Here are a couple of my favorite small bites:
This salad on a skewer is satisfying in so many ways — how it looks, how it tastes, and how easy it is to eat.
Recipe: Caprese Skewers
A blood sugar-friendly twist on a cucumber sandwich, this recipe makes for a refreshing, plant-based bite.
Recipe: Cucumber Bites with Hummus and Tomato
Without rice, this low carb take on sushi lets the remaining ingredients really shine. Relying more on vegetables, like carrots, cucumber, and peppers, also adds a satisfying crunch.
Recipe: Keto Sushi
These versatile, bite-size treats are just the right amount of creamy with crunch. Depending on the ingredients you choose, the cream cheese filling can be savory, spicy, or sweet.
Recipe: Stuffed Mini Peppers
Providing a nice balance of creamy and sweet, these fruit and cheese kebabs provide a pleasing end to any meal.
Recipe: Fruit and Cheese Kebabs
If you’re tired of sandwiches for lunch, wraps may be the option you’re looking for as an alternative to bread.
You’re probably familiar with lettuce wraps, where a lettuce leaf is folded over the filling making it easy to eat without utensils. But lettuce wraps aren’t the only way to wrap up a blood sugar-friendly sandwich alternative, especially if you’re tired of bread and flour wraps.
And while bread can often be high in carbs, you don’t have to give it up completely.
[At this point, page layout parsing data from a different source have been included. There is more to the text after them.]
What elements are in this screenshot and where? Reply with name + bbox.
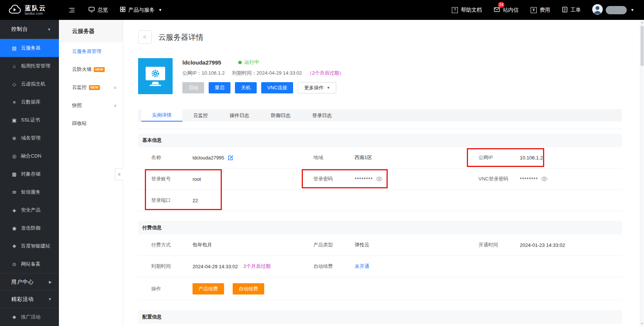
- edit-icon[interactable]: [228, 155, 233, 161]
- expire-value: 2024-04-29 14:33:02: [257, 70, 302, 76]
- nav-help[interactable]: ? 帮助文档: [446, 0, 488, 20]
- secondary-sidebar: 云服务器 云服务器管理 云防火墙 NEW 云监控 NEW ∨ 快照 ∨ 回收站: [59, 20, 123, 326]
- region-value: 西南1区: [355, 154, 372, 161]
- payment-info-section: 付费信息 付费方式 包年包月 产品类型 弹性云 开通时间 2024-01-23 …: [138, 221, 622, 300]
- tab-operation-logs[interactable]: 操作日志: [219, 109, 260, 122]
- sidebar-item-ssl[interactable]: ▣ SSL证书: [0, 111, 59, 129]
- top-navbar: 蓝队云 landui.com 总览 产品与服务 ▼ ? 帮助文档: [0, 0, 644, 20]
- expire-time-label: 到期时间: [151, 263, 193, 270]
- sidebar-item-virtual-host[interactable]: ◇ 云虚拟主机: [0, 75, 59, 93]
- divider: [138, 129, 622, 129]
- auto-renew-button[interactable]: 自动续费: [233, 283, 264, 294]
- sidebar-item-domain[interactable]: ⊕ 域名管理: [0, 129, 59, 147]
- vertical-scrollbar[interactable]: ▲ ▼: [640, 20, 644, 326]
- login-account-value: root: [193, 176, 201, 182]
- basic-info-title: 基本信息: [138, 134, 622, 147]
- submenu-item-firewall[interactable]: 云防火墙 NEW: [59, 60, 123, 78]
- product-renew-button[interactable]: 产品续费: [193, 283, 224, 294]
- shield-icon: ◈: [11, 207, 17, 213]
- tab-instance-details[interactable]: 实例详情: [141, 109, 182, 122]
- sidebar-user-center[interactable]: 用户中心 ▶: [0, 273, 59, 290]
- user-menu[interactable]: ▼: [592, 4, 634, 16]
- restart-button[interactable]: 重启: [209, 82, 230, 93]
- more-actions-label: 更多操作: [304, 84, 324, 91]
- payment-method-value: 包年包月: [193, 242, 212, 248]
- sidebar-item-hosting[interactable]: ⌂ 租用托管管理: [0, 57, 59, 75]
- sidebar-item-object-storage[interactable]: ▦ 对象存储: [0, 165, 59, 183]
- server-monitor-icon: [138, 58, 173, 94]
- submenu-item-recycle-bin[interactable]: 回收站: [59, 114, 123, 132]
- tab-login-logs[interactable]: 登录日志: [301, 109, 343, 122]
- expire-warning: 2个月后过期: [244, 263, 271, 270]
- sidebar-item-cloud-server[interactable]: ▤ 云服务器: [0, 39, 59, 57]
- sidebar-item-label: 百度智能建站: [21, 243, 50, 249]
- sidebar-item-security[interactable]: ◈ 安全产品: [0, 201, 59, 219]
- status-label: 运行中: [244, 59, 259, 66]
- detail-tabs: 实例详情 云监控 操作日志 防御日志 登录日志: [138, 109, 622, 122]
- panel-collapse-handle[interactable]: ≡: [115, 168, 123, 180]
- shutdown-button[interactable]: 关机: [235, 82, 257, 93]
- eye-icon[interactable]: [376, 177, 382, 181]
- nav-products[interactable]: 产品与服务 ▼: [114, 0, 168, 20]
- console-selector[interactable]: 控制台 ▼: [0, 20, 59, 39]
- table-row: 付费方式 包年包月 产品类型 弹性云 开通时间 2024-01-23 14:33…: [138, 234, 622, 256]
- monitor-icon: [89, 7, 95, 14]
- sidebar-item-defense[interactable]: ◉ 攻击防御: [0, 219, 59, 237]
- back-button[interactable]: <: [138, 30, 152, 44]
- nav-messages[interactable]: 站内信 24: [488, 0, 525, 20]
- auto-renew-value[interactable]: 未开通: [355, 263, 369, 270]
- sidebar-item-database[interactable]: ≡ 云数据库: [0, 93, 59, 111]
- nav-overview[interactable]: 总览: [83, 0, 114, 20]
- submenu-item-label: 回收站: [72, 120, 87, 127]
- activities-label: 精彩活动: [11, 296, 34, 303]
- nav-tickets-label: 工单: [570, 7, 581, 14]
- submenu-title: 云服务器: [59, 20, 123, 42]
- new-badge: NEW: [89, 85, 100, 90]
- sidebar-item-baidu-site[interactable]: ❖ 百度智能建站: [0, 237, 59, 255]
- region-label: 地域: [313, 154, 355, 161]
- start-button[interactable]: 启动: [182, 82, 204, 93]
- server-summary: ldclouda27995 运行中 公网IP：10.106.1.2 到期时间：2…: [138, 58, 622, 94]
- defense-icon: ◉: [11, 225, 17, 231]
- scrollbar-thumb[interactable]: [641, 26, 644, 66]
- sidebar-item-sms[interactable]: ✉ 短信服务: [0, 183, 59, 201]
- nav-messages-label: 站内信: [503, 7, 519, 14]
- new-badge: NEW: [94, 67, 105, 72]
- primary-sidebar: 控制台 ▼ ▤ 云服务器 ⌂ 租用托管管理 ◇ 云虚拟主机 ≡ 云数据库 ▣ S…: [0, 20, 59, 326]
- sidebar-toggle-icon[interactable]: [59, 0, 83, 20]
- logo-subtitle: landui.com: [25, 12, 46, 15]
- nav-tickets[interactable]: 工单: [556, 0, 587, 20]
- database-icon: ≡: [11, 99, 17, 105]
- server-name: ldclouda27995: [182, 59, 221, 66]
- sidebar-item-label: 租用托管管理: [21, 63, 50, 69]
- nav-overview-label: 总览: [98, 7, 108, 14]
- page-title: 云服务器详情: [158, 32, 203, 42]
- open-time-label: 开通时间: [478, 242, 520, 248]
- config-info-section: 配置信息: [138, 310, 622, 324]
- table-row: 操作 产品续费 自动续费: [138, 277, 622, 300]
- more-actions-button[interactable]: 更多操作 ▼: [298, 82, 336, 93]
- submenu-item-server-management[interactable]: 云服务器管理: [59, 42, 123, 60]
- tab-defense-logs[interactable]: 防御日志: [260, 109, 301, 122]
- nav-billing[interactable]: ¥ 费用: [525, 0, 556, 20]
- submenu-item-monitoring[interactable]: 云监控 NEW ∨: [59, 78, 123, 96]
- vnc-connect-button[interactable]: VNC连接: [261, 82, 293, 93]
- landui-logo[interactable]: 蓝队云 landui.com: [0, 5, 59, 16]
- sidebar-activities[interactable]: 精彩活动 ▼: [0, 290, 59, 308]
- public-ip-value: 10.106.1.2: [202, 70, 224, 76]
- eye-icon[interactable]: [541, 177, 548, 181]
- sidebar-item-icp-filing[interactable]: ⊙ 网站备案: [0, 255, 59, 273]
- sidebar-item-promotion[interactable]: ◆ 推广活动: [0, 308, 59, 326]
- page-header: < 云服务器详情: [138, 30, 622, 44]
- user-center-label: 用户中心: [11, 279, 34, 285]
- tab-cloud-monitoring[interactable]: 云监控: [182, 109, 219, 122]
- scroll-up-icon[interactable]: ▲: [640, 20, 644, 25]
- sidebar-item-cdn[interactable]: ◎ 融合CDN: [0, 147, 59, 165]
- submenu-item-label: 快照: [72, 102, 82, 109]
- submenu-item-snapshot[interactable]: 快照 ∨: [59, 96, 123, 114]
- baidu-icon: ❖: [11, 243, 17, 249]
- submenu-item-label: 云监控: [72, 84, 87, 91]
- scroll-down-icon[interactable]: ▼: [640, 321, 644, 326]
- expire-label: 到期时间：: [232, 70, 257, 76]
- sidebar-item-label: 网站备案: [21, 261, 41, 267]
Any of the below recipes can be made with whole wheat, whole grain, or sprouted grain bread, which tend to be lower in carbs.
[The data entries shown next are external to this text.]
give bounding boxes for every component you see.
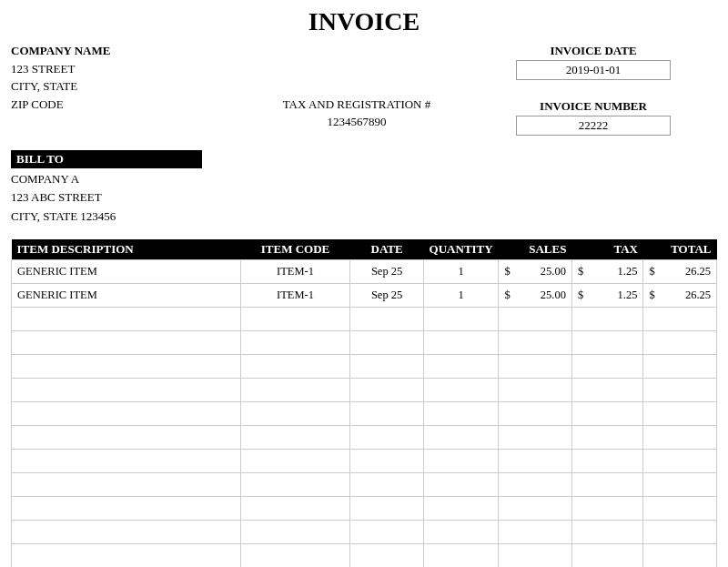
header-section: COMPANY NAME 123 STREET CITY, STATE ZIP … [11,42,717,136]
empty-cell [423,520,499,543]
empty-cell [643,378,717,401]
empty-cell [350,425,424,449]
table-row-empty [12,307,717,330]
empty-cell [423,307,499,330]
cell-code: ITEM-1 [240,283,350,307]
empty-cell [423,543,499,567]
empty-cell [499,307,572,330]
company-block: COMPANY NAME 123 STREET CITY, STATE ZIP … [11,42,238,136]
tax-reg-label: TAX AND REGISTRATION # [238,96,475,114]
company-street: 123 STREET [11,60,238,78]
empty-cell [499,449,572,472]
th-code: ITEM CODE [240,239,350,260]
th-total: TOTAL [643,239,717,260]
th-tax: TAX [571,239,642,260]
th-date: DATE [350,239,424,260]
empty-cell [643,520,717,543]
empty-cell [643,496,717,520]
empty-cell [350,378,424,401]
empty-cell [571,449,642,472]
empty-cell [12,307,241,330]
empty-cell [499,354,572,378]
empty-cell [12,425,241,449]
th-sales: SALES [499,239,572,260]
empty-cell [350,330,424,354]
empty-cell [423,330,499,354]
empty-cell [423,472,499,496]
empty-cell [643,543,717,567]
cell-total: $26.25 [643,283,717,307]
invoice-date-field[interactable]: 2019-01-01 [516,60,671,80]
empty-cell [350,543,424,567]
cell-qty: 1 [423,283,499,307]
empty-cell [571,472,642,496]
empty-cell [499,543,572,567]
invoice-date-label: INVOICE DATE [475,42,712,60]
cell-tax: $1.25 [571,283,642,307]
cell-date: Sep 25 [350,259,424,283]
empty-cell [423,496,499,520]
cell-desc: GENERIC ITEM [12,259,241,283]
empty-cell [571,543,642,567]
empty-cell [350,449,424,472]
empty-cell [350,401,424,425]
empty-cell [643,472,717,496]
empty-cell [643,354,717,378]
empty-cell [423,425,499,449]
cell-total: $26.25 [643,259,717,283]
empty-cell [12,520,241,543]
th-desc: ITEM DESCRIPTION [12,239,241,260]
cell-qty: 1 [423,259,499,283]
table-row-empty [12,520,717,543]
bill-to-body: COMPANY A 123 ABC STREET CITY, STATE 123… [11,170,717,227]
invoice-number-field[interactable]: 22222 [516,116,671,136]
th-qty: QUANTITY [423,239,499,260]
company-zip: ZIP CODE [11,96,238,114]
empty-cell [499,378,572,401]
empty-cell [423,354,499,378]
table-row-empty [12,472,717,496]
table-row-empty [12,425,717,449]
tax-reg-block: TAX AND REGISTRATION # 1234567890 [238,42,475,136]
empty-cell [643,307,717,330]
empty-cell [643,449,717,472]
table-row-empty [12,354,717,378]
empty-cell [571,354,642,378]
empty-cell [499,425,572,449]
empty-cell [240,472,350,496]
bill-to-name: COMPANY A [11,170,717,189]
empty-cell [571,496,642,520]
empty-cell [499,496,572,520]
empty-cell [643,425,717,449]
empty-cell [423,449,499,472]
empty-cell [240,425,350,449]
empty-cell [643,401,717,425]
cell-sales: $25.00 [499,283,572,307]
empty-cell [499,401,572,425]
items-header-row: ITEM DESCRIPTION ITEM CODE DATE QUANTITY… [12,239,717,260]
empty-cell [240,496,350,520]
empty-cell [571,378,642,401]
empty-cell [12,354,241,378]
empty-cell [12,543,241,567]
invoice-number-label: INVOICE NUMBER [475,97,712,116]
empty-cell [499,330,572,354]
table-row-empty [12,543,717,567]
company-city-state: CITY, STATE [11,77,238,96]
empty-cell [423,378,499,401]
empty-cell [240,354,350,378]
empty-cell [499,520,572,543]
tax-reg-value: 1234567890 [238,113,475,131]
empty-cell [240,401,350,425]
empty-cell [240,543,350,567]
empty-cell [350,307,424,330]
table-row-empty [12,401,717,425]
empty-cell [350,520,424,543]
cell-code: ITEM-1 [240,259,350,283]
empty-cell [350,496,424,520]
items-table: ITEM DESCRIPTION ITEM CODE DATE QUANTITY… [11,239,717,567]
table-row-empty [12,330,717,354]
empty-cell [240,520,350,543]
empty-cell [12,496,241,520]
empty-cell [499,472,572,496]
Consider replacing sandwich bread with:
Here are a few sandwich alternatives I’ve enjoyed:
This is the classic combination for a lettuce wrap and a solid starting point for swapping in your favorite protein or cheese to suit your preferences.
Recipe: Turkey & Cheddar Lettuce Wraps
Pickles provide a briny crunch that’s unexpected in an alternative sandwich. Try it, you might be surprised.
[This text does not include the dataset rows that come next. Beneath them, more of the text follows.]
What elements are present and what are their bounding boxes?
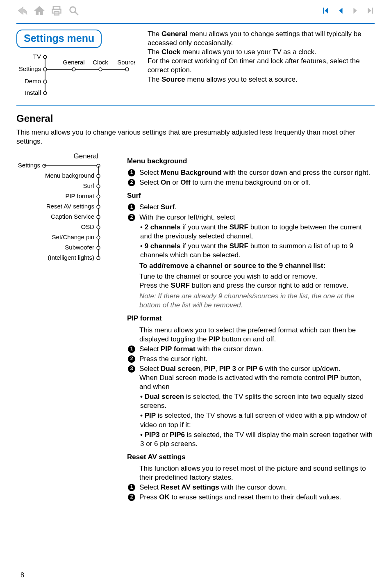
pip-step-3: 3 Select Dual screen, PIP, PIP 3 or PIP … [127,364,375,391]
pip-bullet-3: PIP3 or PIP6 is selected, the TV will di… [140,430,375,448]
surf-note: Note: If there are already 9 channels/so… [139,292,375,310]
svg-point-3 [70,7,76,13]
step-two-icon: 2 [128,494,135,501]
surf-step-2: 2 With the cursor left/right, select [127,213,375,222]
reset-heading: Reset AV settings [127,453,375,462]
svg-point-11 [72,68,75,71]
pip-step-2: 2 Press the cursor right. [127,355,375,364]
svg-point-36 [97,256,100,260]
pip-bullet-1: Dual screen is selected, the TV splits t… [140,392,375,410]
next-page-icon[interactable] [351,6,360,18]
back-icon[interactable] [16,5,28,19]
svg-point-28 [97,215,100,219]
svg-point-24 [97,195,100,198]
diag-top-2: Source [117,59,135,66]
svg-point-22 [97,185,100,188]
general-diagram: General Settings Menu background Surf PI… [16,153,111,268]
pip-bullet-2: PIP is selected, the TV shows a full scr… [140,411,375,429]
svg-point-26 [97,205,100,208]
step-two-icon: 2 [128,179,135,186]
step-three-icon: 3 [128,365,135,373]
surf-bullet-1: 2 channels if you want the SURF button t… [140,223,375,241]
svg-point-9 [43,80,47,83]
svg-point-30 [97,226,100,229]
svg-line-4 [75,12,78,15]
diag-left-2: Demo [25,78,41,85]
prev-page-icon[interactable] [336,6,345,18]
pip-heading: PIP format [127,314,375,323]
step-two-icon: 2 [128,214,135,221]
print-icon[interactable] [51,5,62,19]
svg-text:OSD: OSD [81,223,94,230]
surf-step-1: 1 Select Surf. [127,203,375,212]
reset-step-1: 1 Select Reset AV settings with the curs… [127,483,375,492]
diag-top-1: Clock [93,59,108,66]
svg-text:General: General [74,153,98,160]
svg-point-10 [43,92,47,95]
pip-step-1: 1 Select PIP format with the cursor down… [127,345,375,354]
svg-point-20 [97,174,100,178]
first-page-icon[interactable] [321,6,330,18]
svg-point-13 [125,68,129,71]
separator-2 [16,105,375,106]
menu-background-heading: Menu background [127,157,375,166]
menu-bg-step-2: 2 Select On or Off to turn the menu back… [127,178,375,187]
svg-point-12 [99,68,102,71]
reset-step-2: 2 Press OK to erase settings and reset t… [127,493,375,502]
svg-text:Reset AV settings: Reset AV settings [46,203,94,210]
svg-text:Surf: Surf [83,182,94,189]
settings-menu-diagram: TV Settings Demo Install General Clock S… [16,50,135,100]
last-page-icon[interactable] [366,6,375,18]
svg-point-7 [43,55,47,59]
general-heading: General [16,112,375,125]
svg-text:(Intelligent lights): (Intelligent lights) [48,254,94,261]
svg-text:PIP format: PIP format [65,192,94,199]
svg-point-32 [97,236,100,239]
svg-point-34 [97,246,100,249]
separator [16,23,375,24]
top-toolbar [16,5,375,19]
menu-bg-step-1: 1 Select Menu Background with the cursor… [127,168,375,177]
svg-text:Set/Change pin: Set/Change pin [52,233,94,240]
svg-text:Caption Service: Caption Service [51,213,94,220]
svg-text:Subwoofer: Subwoofer [65,244,94,251]
surf-addremove-body: Tune to the channel or source you wish t… [139,272,375,290]
top-block: Settings menu TV Settings Demo Install G… [16,30,375,102]
step-one-icon: 1 [128,484,135,491]
general-intro: This menu allows you to change various s… [16,128,375,146]
surf-heading: Surf [127,191,375,200]
intro-text: The General menu allows you to change se… [148,30,375,84]
diag-left-1: Settings [19,65,41,72]
step-two-icon: 2 [128,355,135,363]
pip-intro: This menu allows you to select the prefe… [139,326,375,344]
svg-text:Menu background: Menu background [45,172,94,179]
toolbar-right [321,6,375,18]
diag-top-0: General [63,59,84,66]
surf-bullet-2: 9 channels if you want the SURF button t… [140,242,375,260]
reset-intro: This function allows you to reset most o… [139,464,375,482]
settings-menu-title: Settings menu [16,30,102,48]
diag-left-3: Install [25,89,41,96]
svg-text:Settings: Settings [18,162,40,169]
step-one-icon: 1 [128,204,135,211]
home-icon[interactable] [34,5,45,19]
surf-addremove-title: To add/remove a channel or source to the… [139,261,375,270]
diag-left-0: TV [33,53,41,60]
search-icon[interactable] [68,5,80,19]
toolbar-left [16,5,80,19]
step-one-icon: 1 [128,169,135,176]
svg-point-8 [43,68,47,71]
step-one-icon: 1 [128,345,135,353]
Recipe: Pickle Sub Sandwich with Turkey & Cheddar
Is this a variation on a burrito or sushi? Doesn’t really matter to me. I think of it more as a handy salad that delivers a balance of vegetables, protein, and flavor.
Recipe: No Rice Nori Rolls with Marinated Tofu and Veggies
My go-to ingredient for a satisfying blood-sugar friendly lunch is quick, easy, and versatile. It requires minimal prep. It’s economical. It’s good for the environment. And it has endless variations, so I never get bored.
What could possibly offer all this convenience and economy and at the same time support my diabetes management?
Is it a ready-to-eat meal? Something plant-based? A bento? A wrap? A bowl? A superfood?
Well, it could end up being any of these things.
My secret weapon for a satisfying lunch is… Drumroll, please. Leftovers!
OK, before you say, “Oh, that’s so sad,” hear me out.
Leftovers provide a convenient, nutritionally sound place for me to start making lunchtime meals.
From the start, my dinner leftovers are prepared in advance and in line with my overall meal plan. So, I’m optimizing for my diabetes management and nutrition. Plus, starting with leftovers helps me reduce food waste, which is not just good for my budget — it’s good for the planet, too.
Putting together a blood sugar-friendly lunch can be filled with flavor and variety. Start with your favorite leftovers and go from there. Soon you’ll find your own quick and easy way to make your midday meal much more nourishing and satisfying.